GAVI works to sustain child immunization at Asokore Mampong

Aba Oppong of CEDEP in a community sensitization session

Aba Oppong of CEDEP in a community sensitization session



Child health is an important component of the quality of health within local communities.

However, the immunization coverage within the Asokore Mampong Municipal Assembly of the Ashanti region is 24% — far below the national average.

The Asokore Mampong Municipal Assembly is one of the recently upgraded districts in the Ashanti region, with a population of over 300 thousand.

Local communities include the Asokore Mampong township, Akorem, Asawasi, Dagombaline, Aboabo No1, Aboabo No2, Sepe, Dote, Sawaba, and Adukrom.

Unfortunately, the Assembly is the last of all metropolitan, municipal and district assemblies (MMDAs) regarding immunization in Ghana.

Strong health systems are therefore needed to deliver and scale-up new vaccines and to improve immunization coverage and equity.

The Ghana Coalition of NGOs in Health is therefore implementing a project to increase access to immunization to improve health service delivery and save the lives of children.

This is under the Global Alliance for Vaccines and Immunization (GAVI) Health System Strengthening cash-based support programme.

GAVI will be undertaken in 20 MMDAs where the immunization rate is less than 90%. The Asokore Mampong Municipal is therefore one of the 20 local assemblies.

The Centre for the Development of People (CEDEP) is coordinating NGO for the project. The two supporting NGOs are Muslim Family Counseling Services and Resource Link Foundation.

“The benefits of the GAVI project to citizens of Asokore Mampong include protecting the entire district, saving families’ time and money, protecting future generations and saving children’s life,” said Aba Oppong. CEDEP Health Programme Manager, responsible for Gender, Advocacy and Good Governance.

The first phase involves ten selected communities within the municipality with an overall goal to increase immunization target from the current 24% to the 80% mark.

The five year project, which began in December 2014, principally targets mothers, fathers, grandparents, uncles and aunties for sensitization to complete the full immunization schedule for new borns.

“They are all expected to support health workers and volunteers to report defaulters to ensure that all newborns receive the full immunization schedule by 18 month,” stated the Programme Manager.
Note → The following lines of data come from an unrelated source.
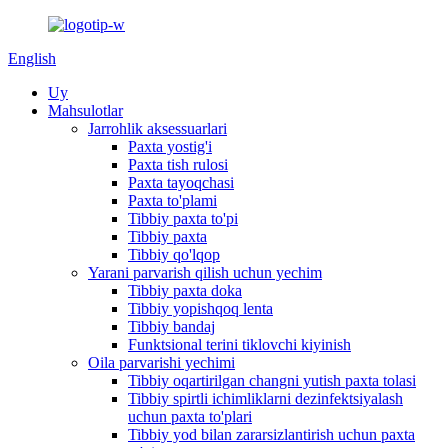
English
Uy
Mahsulotlar
Jarrohlik aksessuarlari
Paxta yostig'i
Paxta tish rulosi
Paxta tayoqchasi
Paxta to'plami
Tibbiy paxta to'pi
Tibbiy paxta
Tibbiy qo'lqop
Yarani parvarish qilish uchun yechim
Tibbiy paxta doka
Tibbiy yopishqoq lenta
Tibbiy bandaj
Funktsional terini tiklovchi kiyinish
Oila parvarishi yechimi
Tibbiy oqartirilgan changni yutish paxta tolasi
Tibbiy spirtli ichimliklarni dezinfektsiyalash
uchun paxta to'plari
Tibbiy yod bilan zararsizlantirish uchun paxta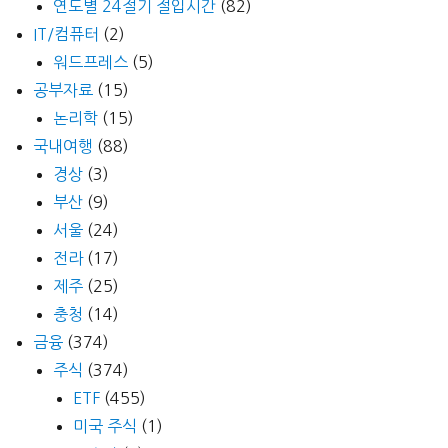
연도별 24절기 절입시간
(82)
IT/컴퓨터
(2)
워드프레스
(5)
공부자료
(15)
논리학
(15)
국내여행
(88)
경상
(3)
부산
(9)
서울
(24)
전라
(17)
제주
(25)
충청
(14)
금융
(374)
주식
(374)
ETF
(455)
미국 주식
(1)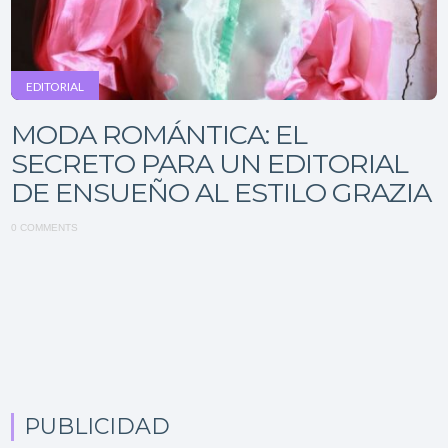
EDITORIAL
MODA ROMÁNTICA: EL
SECRETO PARA UN EDITORIAL
DE ENSUEÑO AL ESTILO GRAZIA
0 COMMENTS
PUBLICIDAD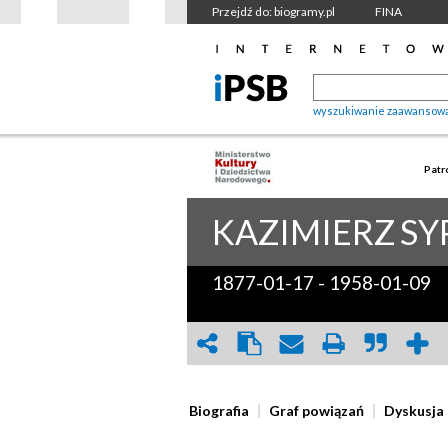
Przejdź do: biogramy.pl
FINA
wyszukiwanie zaawansow
Patr
KAZIMIERZ
SY
1877-01-17
-
1958-01-09
Biografia
Graf powiązań
Dyskusja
At the end of the project phase in 2018, satellite project sites should be sustainably functional to ease data collection for use by the local assembly.

Community leaders at Asokore Mampong should also be trained to be engaged in routine immunization exercises, including the National Immunization Day.
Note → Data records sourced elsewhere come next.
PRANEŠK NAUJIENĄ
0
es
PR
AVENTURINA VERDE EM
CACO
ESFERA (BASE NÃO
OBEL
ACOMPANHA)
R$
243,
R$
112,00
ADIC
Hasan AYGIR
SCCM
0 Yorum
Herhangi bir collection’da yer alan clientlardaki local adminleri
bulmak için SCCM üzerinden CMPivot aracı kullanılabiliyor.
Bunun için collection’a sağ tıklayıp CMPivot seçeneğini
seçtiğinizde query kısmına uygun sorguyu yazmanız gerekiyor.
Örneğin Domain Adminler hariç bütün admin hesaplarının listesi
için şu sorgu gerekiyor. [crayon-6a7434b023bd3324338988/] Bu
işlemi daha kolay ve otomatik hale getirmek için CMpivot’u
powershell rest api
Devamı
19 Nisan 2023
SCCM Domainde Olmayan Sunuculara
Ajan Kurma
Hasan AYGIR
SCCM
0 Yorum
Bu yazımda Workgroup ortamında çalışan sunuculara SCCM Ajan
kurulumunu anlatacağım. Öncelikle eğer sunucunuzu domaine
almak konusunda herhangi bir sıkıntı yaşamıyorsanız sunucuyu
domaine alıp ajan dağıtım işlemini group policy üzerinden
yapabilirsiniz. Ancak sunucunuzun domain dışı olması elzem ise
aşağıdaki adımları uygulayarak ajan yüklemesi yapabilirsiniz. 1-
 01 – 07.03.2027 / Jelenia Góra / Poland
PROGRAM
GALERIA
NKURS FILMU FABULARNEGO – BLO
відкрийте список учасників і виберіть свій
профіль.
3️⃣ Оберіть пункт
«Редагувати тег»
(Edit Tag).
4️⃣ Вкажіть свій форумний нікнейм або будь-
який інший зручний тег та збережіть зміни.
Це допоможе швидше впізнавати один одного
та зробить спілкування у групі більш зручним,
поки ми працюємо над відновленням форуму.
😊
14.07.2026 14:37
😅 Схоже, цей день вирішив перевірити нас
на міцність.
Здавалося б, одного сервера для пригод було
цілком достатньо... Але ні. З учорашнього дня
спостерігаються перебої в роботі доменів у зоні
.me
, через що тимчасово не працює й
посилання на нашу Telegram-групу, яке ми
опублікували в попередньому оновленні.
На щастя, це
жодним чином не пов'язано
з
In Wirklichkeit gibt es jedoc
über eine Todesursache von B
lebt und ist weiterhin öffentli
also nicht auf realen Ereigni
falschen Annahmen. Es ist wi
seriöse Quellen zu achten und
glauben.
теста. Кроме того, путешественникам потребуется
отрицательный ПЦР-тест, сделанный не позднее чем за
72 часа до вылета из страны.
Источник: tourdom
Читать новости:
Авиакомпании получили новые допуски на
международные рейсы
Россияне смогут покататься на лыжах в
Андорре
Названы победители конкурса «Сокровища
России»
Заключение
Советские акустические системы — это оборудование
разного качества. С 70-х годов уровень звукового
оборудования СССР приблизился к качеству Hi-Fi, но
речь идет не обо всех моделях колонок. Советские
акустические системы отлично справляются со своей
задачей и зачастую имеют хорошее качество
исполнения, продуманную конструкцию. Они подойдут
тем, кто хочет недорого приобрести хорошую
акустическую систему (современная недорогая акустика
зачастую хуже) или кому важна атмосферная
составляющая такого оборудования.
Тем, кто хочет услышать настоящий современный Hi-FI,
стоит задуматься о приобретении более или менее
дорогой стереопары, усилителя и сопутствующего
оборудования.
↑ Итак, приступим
“The inherent challenge will be when families and friends do not remove misconceptions and stigmatization associated with immunization. In this case, there could be outbreaks of the killer diseases immunization fights against,” observed Aba Oppong.

Under the WHO and UNICEF’s Universal Childhood Immunization campaign, a remarkable 80% of the world’s children are being immunized with the six EPI vaccines — tuberculosis, diphtheria, tetanus, pertussis, measles and polio.

A recent report by the BBC says families have been imprisoned in Afghanistan for their failure to allow their babies to be immunized. According to the report, they will be freed only when they allow their babies to be given the polio immunization.

GAVI has the purpose of improving access to new and underused vaccines for children in poor countries.